For release:  MONDAY, OCTOBER 25, 1999
              7:00 a.m. EST


       COMMERCIAL FEDERAL ISSUES SHAREHOLDER LETTER

       --------------------------------------------

      CITES DISTORTIONS BY FRANKLIN MUTUAL ADVISORS


OMAHA, NEB, OCTOBER 25 - "Now is not the right time to seek a
sale of the Company," said William A. Fitzgerald, chairman and
chief executive officer of Commercial Federal Corporation,
(NYSE: CFB) in a letter issued on Friday to its shareholders.

The letter addressed a recent filing made by Franklin Mutual
Advisers, a New Jersey-based mutual fund manager and a
Commercial Federal shareholder, proposing the election of two
new outside directors who support Franklin's view that
Commercial Federal should be sold.

"We have created a solid foundation for continued long-term
growth and enhanced shareholder value," said Mr. Fitzgerald.
"Our growth strategy is working well - and now is not the time
to abandon it."

Mr. Fitzgerald updated shareholders on Commercial Federal's
strategy for enhancing long-term shareholder value - building a
powerful and profitable franchise in the high-growth urban and
rural Midwest, and providing better service and access to
customers by changing from a traditional thrift with its limited
product line to a more bank-like business mix.

LONG-TERM TRACK RECORD FOR GROWTH AND VALUE

"Just five years ago, Commercial Federal was a $6 billion bank,"
Mr. Fitzgerald said.  "Today, we are a $13 billion financial
institution, serving both high-growth urban and rural markets in
the Midwest, one of the largest headquartered financial
institutions within our states of operation."

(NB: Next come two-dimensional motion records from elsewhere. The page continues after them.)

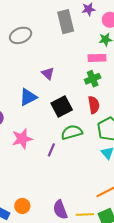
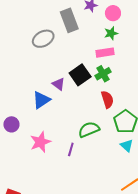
gray ellipse: (21, 35) -> (43, 39), moved
purple triangle: (48, 73) -> (59, 84), moved
black square: (62, 107) -> (80, 75), moved

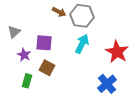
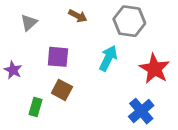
gray hexagon: (82, 16) -> (129, 21), moved
gray triangle: (14, 32) -> (29, 22), moved
purple star: (24, 55) -> (13, 70), moved

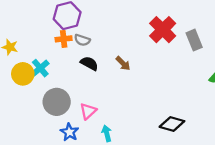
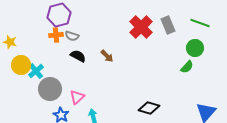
gray rectangle: (194, 40) -> (168, 25), moved
cyan cross: (40, 68) -> (36, 71), moved

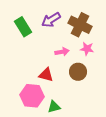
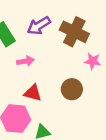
pink star: (87, 49) -> (93, 61), moved
pink arrow: (62, 52) -> (25, 61), moved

The letter stated that Commercial Federal's shares outperformed
its peer group of the top 50 thrifts in four out of the last
five years.

"In only one of those years, this past fiscal year, did our
stock performance trail our peers," he added.  "But remember,
these investments were made to penetrate the most
demographically desirable areas of our region and to shift our
loan mix toward more profitable consumer and commercial
lending."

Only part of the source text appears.